L'honorable B. Alisdair Graham (leader du gouvernement): Honorables sénateurs, je n'ai pas de réponse officielle à vous transmettre, mais je crois que le ministre des Affaires étrangères a déclaré que nous commettrions une erreur, car ces sanctions ne nous permettraient pas de nous attaquer au coeur du problème. Nous offrons de l'aide non pas directement au gouvernement indonésien, mais bien aux plus pauvres des membres de la société dans cette région du monde. Les sanctions auraient des répercussions néfastes sur les pauvres de cette nation. Voilà pourquoi le ministre Axworthy a fait cette déclaration.

[Français]

Le sénateur Nolin: Je rappellerais au leader du gouvernement qu'il y a une dizaine d'années, lorsqu'on s'est interrogé au sein du Commonwealth sur les moyens de faire comprendre aux Africains du Sud que leur façon d'agir était inacceptable, le Canada a imposé des sanctions. Cela a fonctionné. Pourriez-vous consulter votre collègue, le ministre des Affaires étrangères, afin de comprendre pourquoi ce serait une erreur pour le Canada d'imposer des sanctions à l'Indonésie?

[Traduction]

Le sénateur Graham: Honorables sénateurs, les circonstances étaient très différentes, puisque les relations économiques étaient plus intenses à l'époque entre l'Afrique du Sud, le Canada et d'autres pays. Je me souviens fort bien d'avoir discuté avec le ministre des Affaires étrangères de l'époque, Joe Clark, peu après qu'il eut rencontré M. Mandela, qui venait d'être libéré de prison. Le ministre Clark a demandé à un petit groupe d'entre nous de l'aider à recueillir des fonds pour financer l'éducation démocratique en Afrique du Sud. Je me souviens également très bien du rôle crucial qu'a joué le premier ministre Mulroney, qui a réussi à convaincre le premier ministre Thatcher et le président des États-Unis d'imposer des sanctions.
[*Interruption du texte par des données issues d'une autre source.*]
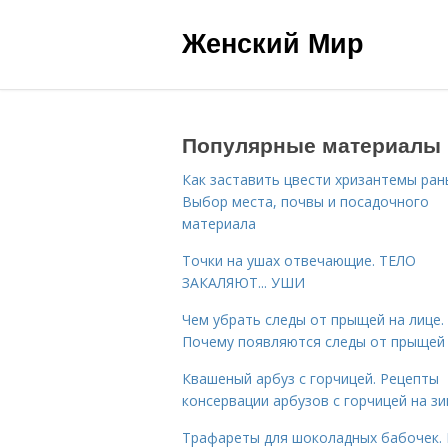
Женский Мир
Популярные материалы
Как заставить цвести хризантемы ран
Выбор места, почвы и посадочного
материала
Точки на ушах отвечающие. ТЕЛО
ЗАКАЛЯЮТ... УШИ
Чем убрать следы от прыщей на лице.
Почему появляются следы от прыщей
Квашеный арбуз с горчицей. Рецепты
консервации арбузов с горчицей на з
Трафареты для шоколадных бабочек.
Sans vouloir exagérer, j'ai écrit dans un de mes bouquins que, en matière d'affaires internationales, les historiens pourraient en venir à qualifier cette intervention de la plus grande contribution du premier ministre Mulroney, de sa plus grande réalisation.

La situation ici est fort différente en ce qui concerne les sanctions qui pourraient être imposées à l'Indonésie, puisque l'aide est plutôt versée aux ONG.
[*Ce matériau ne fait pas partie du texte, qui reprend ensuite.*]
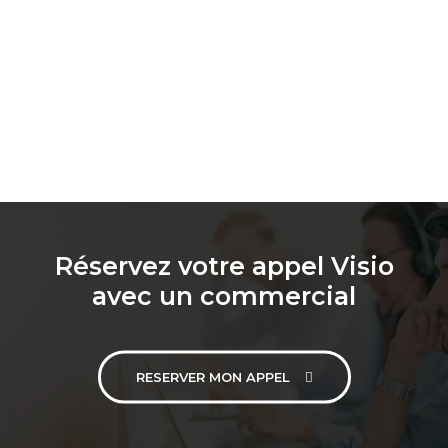
Réservez votre appel Visio
avec un commercial
RESERVER MON APPEL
Le développement des ressources humaines

La Fondation des bourses d'études du millénaire-La gestion du fonds-La date à laquelle seront octroyées les premières bourses-La position du gouvernement

L'honorable Ethel Cochrane: Honorables sénateurs, les étudiants du niveau postsecondaire reprennent leurs cours dans les universités et les collèges cette semaine. Des centaines de milliers d'entre eux devront encore demander des prêts pour pouvoir payer leurs frais de scolarité. Pourquoi le gouvernement refuse-t-il toujours d'accorder des bourses aux étudiants du niveau postsecondaire même si des sommes suffisantes ont déjà été réservées il y a deux ans et versées dans le Fonds des bourses d'études du millénaire?

L'honorable B. Alasdair Graham (leader du gouvernement): Honorables sénateurs, j'ai déjà eu l'occasion d'expliquer la situation. Je félicite encore une fois madame le sénateur Cochrane qui soulève la question. Elle continue toujours son rôle d'éducatrice. Le Fonds des bourses d'études du millénaire correspond exactement à son titre. Il s'agit d'une somme de 2,5 milliards de dollars qui a été mise de côté pour qu'on puisse accorder 100 000 bourses d'études sur une période de dix ans. Je crois comprendre que des ententes ont été conclues avec un territoire et toutes les provinces à l'exception de Terre-Neuve et du Québec. Il semble qu'il reste deux problèmes à régler avec le Québec, et j'espère qu'ils le seront très bientôt.

(1540)

Le Sénat

La réponse à une question encore au Feuilleton

L'honorable Marjory LeBreton: Honorables sénateurs, j'aimerais savoir quand le gouvernement va répondre à une question que j'ai fait inscrire au Feuilleton du 17 novembre de l'an dernier. Je ne veux pas que la question no 135 reste en plan au Feuilleton à la fin de la semaine prochaine.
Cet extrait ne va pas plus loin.